Getting injured on somebody else’s property in an animal attack, slip, and fall accident, or inadequate maintenance can make you eligible for filing a premises liability case. However, being injured at somebody else’s property does not always mean that you can get compensation; you have to prove a few key elements to get the compensation.
Your accident may or may not be your fault, or in some cases, the accident may not be anyone’s fault. However, if you believe that the accident was due to somebody else’s fault, you can hold them accountable for your injuries. Proceeding legally with the help of a Connecticut personal injury attorney can help you get your compensation by filing a premises liability.
Key elements required to prove your premises liability case.

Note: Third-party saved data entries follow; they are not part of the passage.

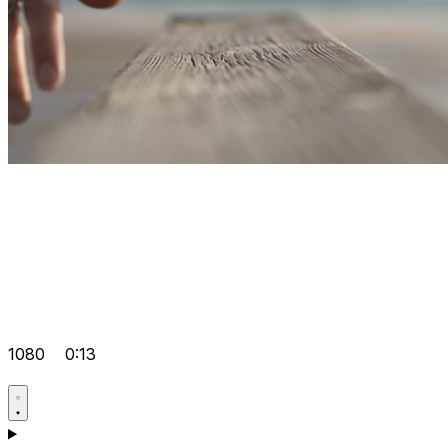
1080
0:13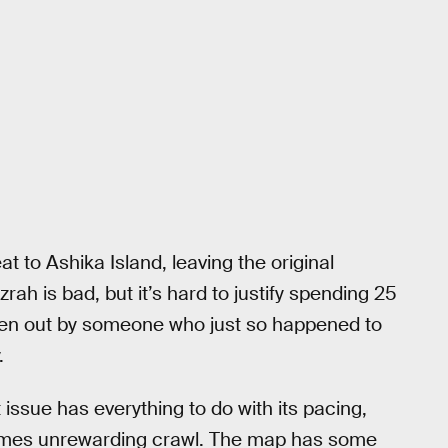
 to Ashika Island, leaving the original
zrah is bad, but it’s hard to justify spending 25
aken out by someone who just so happened to
.
t issue has everything to do with its pacing,
ntimes unrewarding crawl. The map has some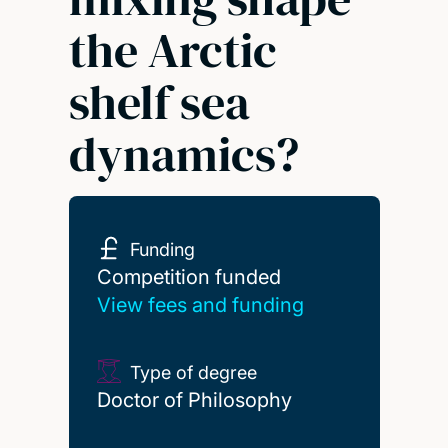
the Arctic
shelf sea
dynamics?
Funding
Competition funded
Competition funded
View fees and funding
Type of degree
Doctor of Philosophy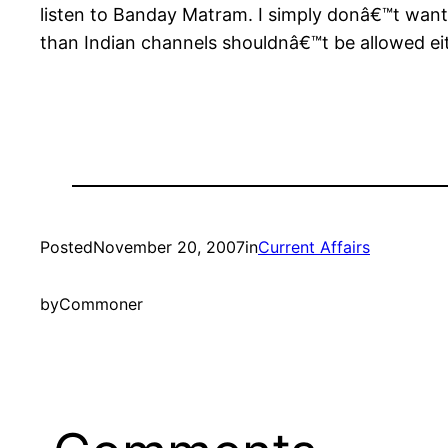
listen to Banday Matram. I simply donâ€™t want 
than Indian channels shouldnâ€™t be allowed eit
Posted
November 20, 2007
in
Current Affairs
by
Commoner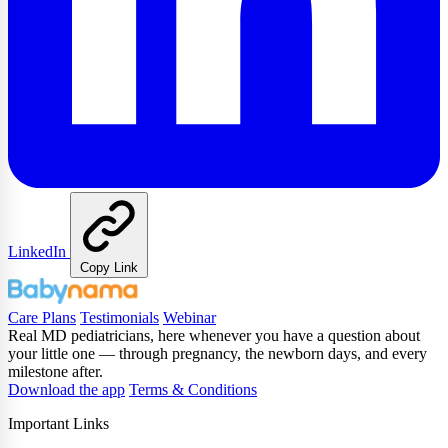
LinkedIn
Copy Link
Care Plans
Testimonials
Webinar
Real MD pediatricians, here whenever you have a question about
your little one — through pregnancy, the newborn days, and every
milestone after.
Download the app
Terms & Conditions
Important Links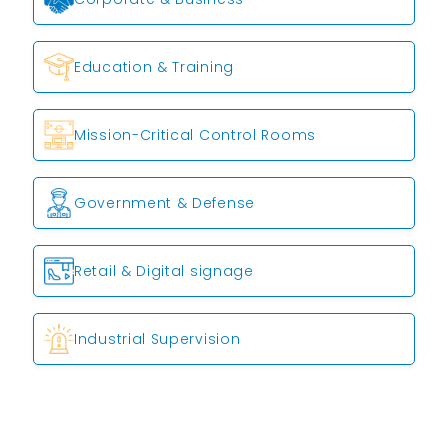
Education & Training
Mission-Critical Control Rooms
Government & Defense
Retail & Digital signage
Industrial Supervision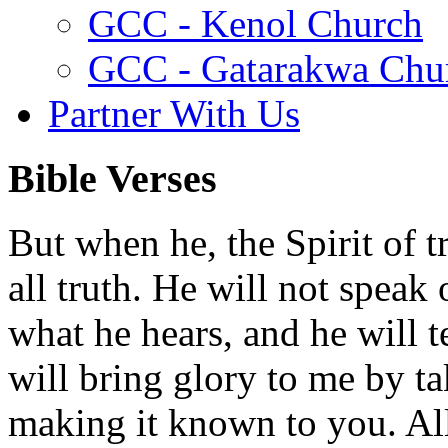
GCC - Kenol Church
GCC - Gatarakwa Chu
Partner With Us
Bible Verses
But when he, the Spirit of t
all truth. He will not speak
what he hears, and he will t
will bring glory to me by t
making it known to you. All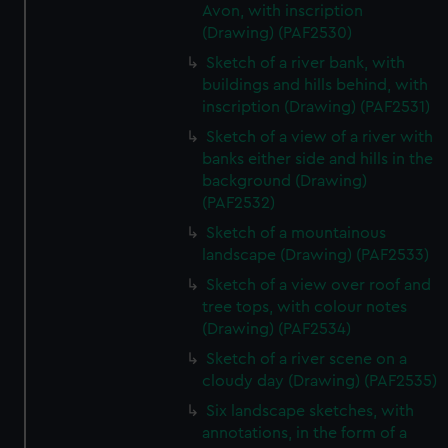
Avon, with inscription
(Drawing) (PAF2530)
Sketch of a river bank, with
buildings and hills behind, with
inscription (Drawing) (PAF2531)
Sketch of a view of a river with
banks either side and hills in the
background (Drawing)
(PAF2532)
Sketch of a mountainous
landscape (Drawing) (PAF2533)
Sketch of a view over roof and
tree tops, with colour notes
(Drawing) (PAF2534)
Sketch of a river scene on a
cloudy day (Drawing) (PAF2535)
Six landscape sketches, with
annotations, in the form of a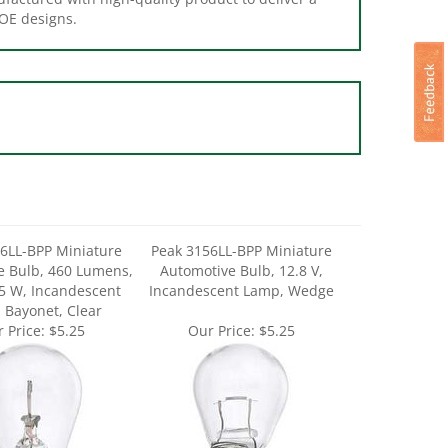
6LL-BPP Miniature
Peak 3156LL-BPP Miniature
e Bulb, 460 Lumens,
Automotive Bulb, 12.8 V,
25 W, Incandescent
Incandescent Lamp, Wedge
 Bayonet, Clear
 Price:
$5.25
Our Price:
$5.25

Liability means that the owner of the premises was responsible for your safety. For example, if you were invited to a private party or you were not trespassing on a property, the owner in such cases has a duty of care for you. However, being injured on premises where you were not allowed or trespassing, you cannot be eligible to file a premises liability case.
Once you have proved that the premises owner had a duty of care for you, you will have to prove that the owner was negligent and did not take adequate safety measures. For example, the premises owner owns a dog who has a history of bites, and the owner is well aware of it, yet they allowed the dog to be free, and this dog bites you and injures you. Considering this example, you can hold the premises owner accountable for your injuries.

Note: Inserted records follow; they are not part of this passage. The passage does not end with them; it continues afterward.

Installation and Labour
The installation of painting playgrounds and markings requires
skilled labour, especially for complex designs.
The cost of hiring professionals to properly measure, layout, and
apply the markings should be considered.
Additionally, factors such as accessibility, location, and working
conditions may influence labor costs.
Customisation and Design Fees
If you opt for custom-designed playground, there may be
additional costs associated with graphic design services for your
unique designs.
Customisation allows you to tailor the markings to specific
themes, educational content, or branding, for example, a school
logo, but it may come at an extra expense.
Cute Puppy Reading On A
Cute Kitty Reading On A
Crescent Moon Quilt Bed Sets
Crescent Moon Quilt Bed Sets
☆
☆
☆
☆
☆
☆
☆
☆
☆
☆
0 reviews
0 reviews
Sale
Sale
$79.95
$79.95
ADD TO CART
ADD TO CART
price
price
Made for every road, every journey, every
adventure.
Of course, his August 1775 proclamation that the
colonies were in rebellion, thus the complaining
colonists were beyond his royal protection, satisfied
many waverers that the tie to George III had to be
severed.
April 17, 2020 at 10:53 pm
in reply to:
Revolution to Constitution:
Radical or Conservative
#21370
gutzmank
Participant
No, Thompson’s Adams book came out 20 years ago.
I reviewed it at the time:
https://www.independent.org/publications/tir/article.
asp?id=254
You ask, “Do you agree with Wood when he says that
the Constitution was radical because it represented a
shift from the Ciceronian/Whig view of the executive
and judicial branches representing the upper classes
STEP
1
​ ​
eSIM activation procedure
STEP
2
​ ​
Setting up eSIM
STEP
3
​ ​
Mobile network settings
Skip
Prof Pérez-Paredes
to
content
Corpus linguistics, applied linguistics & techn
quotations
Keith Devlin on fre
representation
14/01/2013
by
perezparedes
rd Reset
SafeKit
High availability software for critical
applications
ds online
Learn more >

However, in some cases, the premises owner may not be negligent, and still, you may get injured. It can happen when the property has some hazards, and the owner may or may not know them. If the owner manages to prove that they were not negligent and unaware of the possible dangers, they might not be accountable for your injuries.
Proving fault is another difficult task when filing a premises liability case. Here you have to prove that the injuries you sustained in the accident were due to the owner’s negligence. However, if you fail to prove negligence or you were able to confirm that the owner was partially negligent, you can still get compensation. But if you were more than 50% responsible for your injuries, you might not be eligible for compensation.